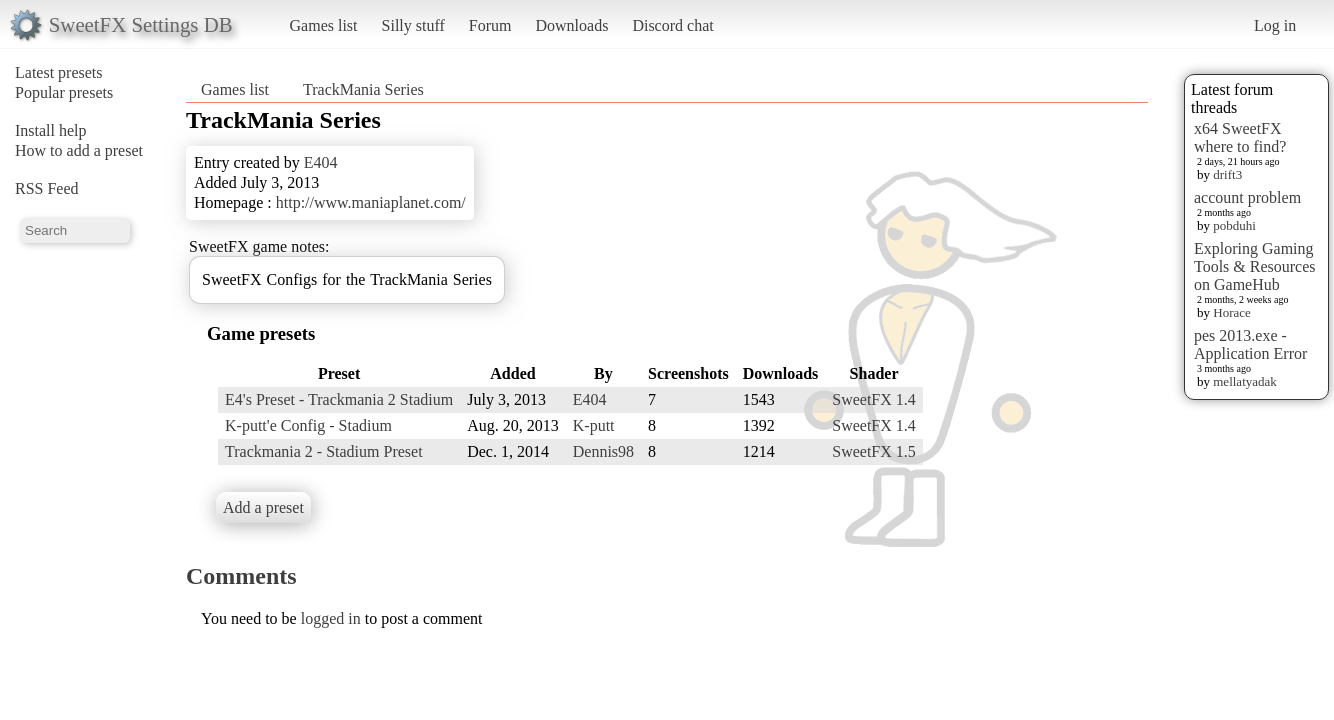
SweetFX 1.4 (874, 399)
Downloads (571, 25)
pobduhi (1234, 225)
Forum (490, 25)
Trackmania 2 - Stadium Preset (324, 451)
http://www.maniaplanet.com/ (371, 202)
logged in (331, 618)
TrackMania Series (363, 89)
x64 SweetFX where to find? (1240, 137)
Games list (324, 25)
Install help (51, 130)
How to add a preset (79, 150)
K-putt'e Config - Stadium (308, 425)
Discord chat (672, 25)
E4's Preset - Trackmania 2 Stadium (339, 399)
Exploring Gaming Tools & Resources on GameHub (1255, 266)
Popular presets (64, 92)
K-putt (594, 425)
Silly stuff (413, 25)
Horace (1232, 312)
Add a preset (263, 507)
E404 (321, 162)
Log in (1275, 25)
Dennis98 (603, 451)
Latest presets (59, 72)
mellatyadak (1245, 381)
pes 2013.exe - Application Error (1250, 344)
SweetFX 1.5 (874, 451)
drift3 (1227, 174)
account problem (1247, 197)
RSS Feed (47, 188)
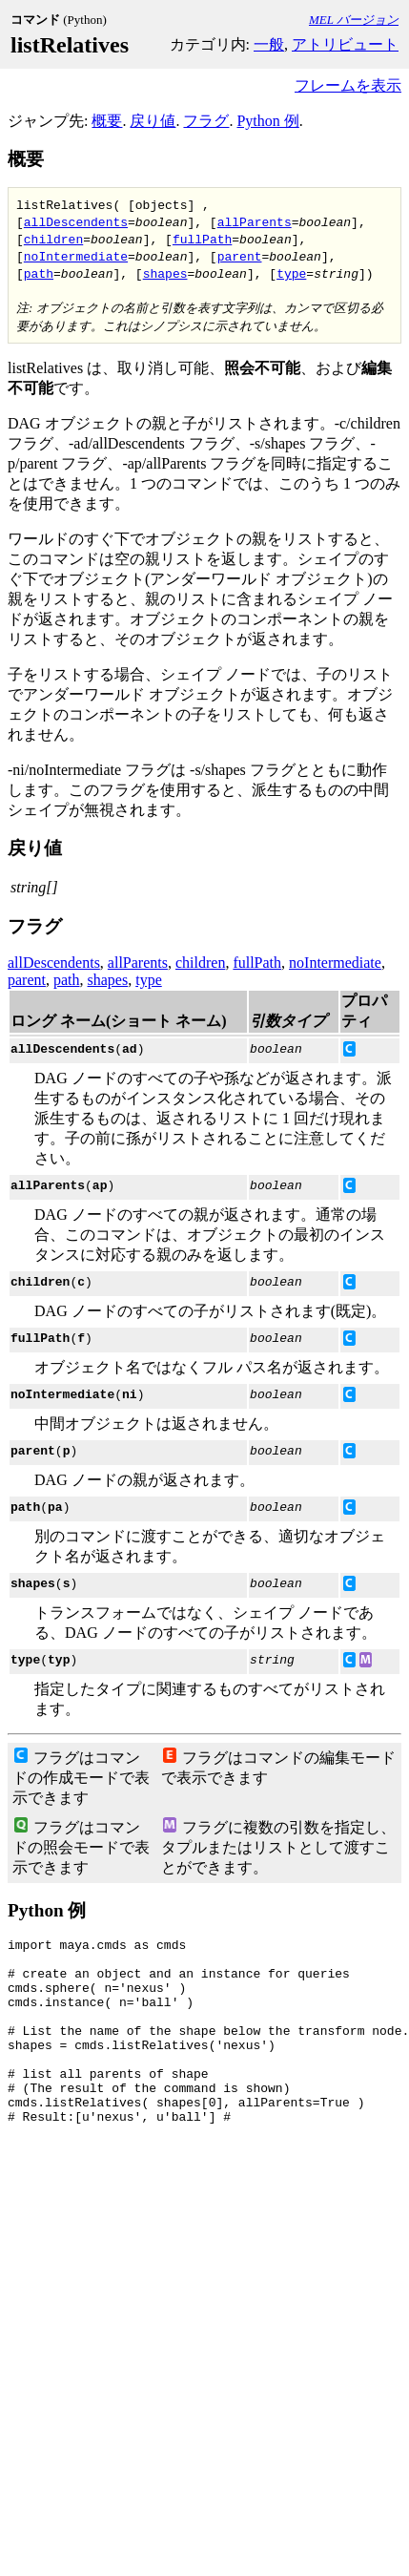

◆ Exercise ◆
Only an exact copy belongs in the answer: the lines from the one containing "pes 2013.exe - Application Error (1250, 344)" through the end of the records, both ends included, minus the pictures.

◆ The completed task ◆
pes 2013.exe - Application Error (1250, 344)
SweetFX 1.5 (874, 451)
drift3 (1227, 174)
account problem (1247, 197)
RSS Feed (47, 188)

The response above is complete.